Il emprunta l'avenue de Provence. L'air était froid et sec. Il lui faisait le plus grand bien. Il l'avala à pleins poumons.Le soir venait soulager la ville de ses activités journalières. Peu à peu tout se mettait à marcher au ralenti. En déambulant dans la rue, Grall pensait à ces intrusions cérébrales inexplicables qui venaient perturber le cours de sa banale existence. Il porta son regard vers le cieux et se retrouva confronté à un phénomène inédit. Le ciel s 'était chargé d'une couleur inhabituelle. Ses sens s'eveillèrent. Un bleu sombre se déversait dans la ville de L, comme si tout en haut, des teinturiers achevaient leur besogne. Le couleur devenait doué de vie. Elle se déplaçait par endroits.Des touches d'indigo venaient se mêler à des teintes d'azurite.Des rotations de noir venant jouer avec le lapis-lazuli.Une révolution était en train de s'effectuer au dessus de lui."C'était le Bleu de 19h47" se disait -il en regardant sa montre.


C'était le plus beau bleu qu'il vit ce jour là au dessus du toit d'une librairie islamique.


 


Il sentit le ciel l'appeler. Il ressentit des mécanismes se mettre en marche. Un visage se détachait clairement dans son esprit. C'était un fonctionnaire obèse d'un parti politique. Un ami d'enfance. Il gesticulait. Mais Grall ne l'entendait pas. Tout se mélangeait...le fonctionnaire s'effaçait peu à peu ainsi que les bribes de sa langue de bois.

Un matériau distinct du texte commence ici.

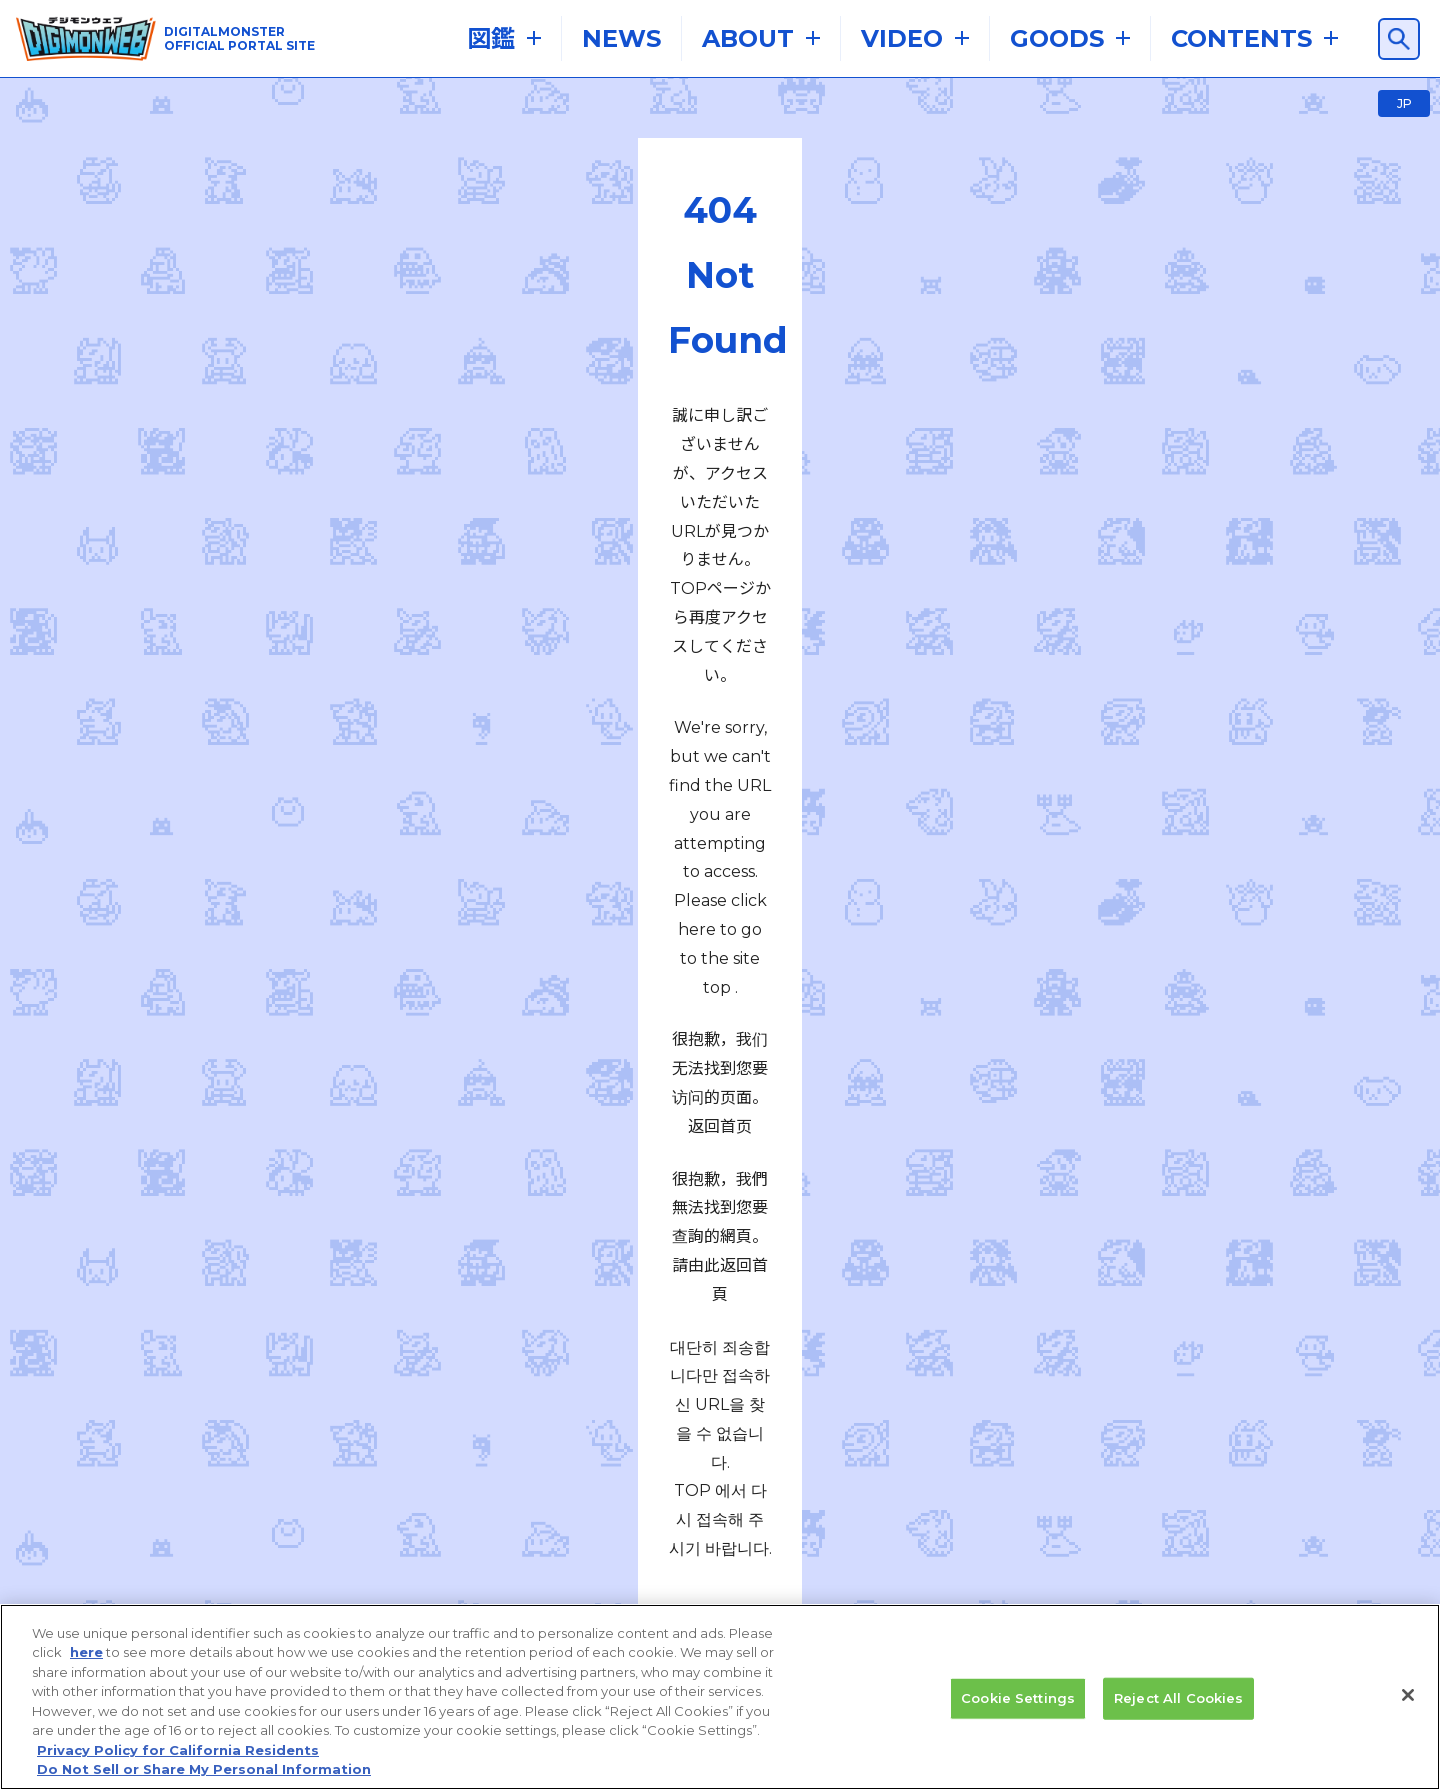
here (86, 1662)
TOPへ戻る (720, 778)
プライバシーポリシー (664, 1458)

Il revint à lui en entendant des pas.Des musulmans venus prier traînaient des tapis vers la librairie. Son absence avait dû se prolonger quelque temps...Saint Laurent ne viendrait plus répandre ses larmes. La saison était finie. Le ciel devenait noir comme de l'encre de Chine.Des constructions mentales inédites naissaient dans l'esprit de Grall. Il ne pouvait pas se mouvoir comme les autres, s'exprimer comme tout le monde. Il se taisait souvent. Etait-il sensé délivrer quelque chose après tout? Un nombre suffisant de prophètes avaient déjà fait leur oeuvre...


 


 


 L se vidait peu à peu. Son architecture dépouillée laissait respirer l'esprit. Les toits des habitations venaient se découper en dentelle dans la nuit. Les musulmans avaient achevé leur prière et délaissaient la libraire pour aller se fondre dans les profondeurs de la ville.


 


 


 


"Des ombres anonymes", songea Grall.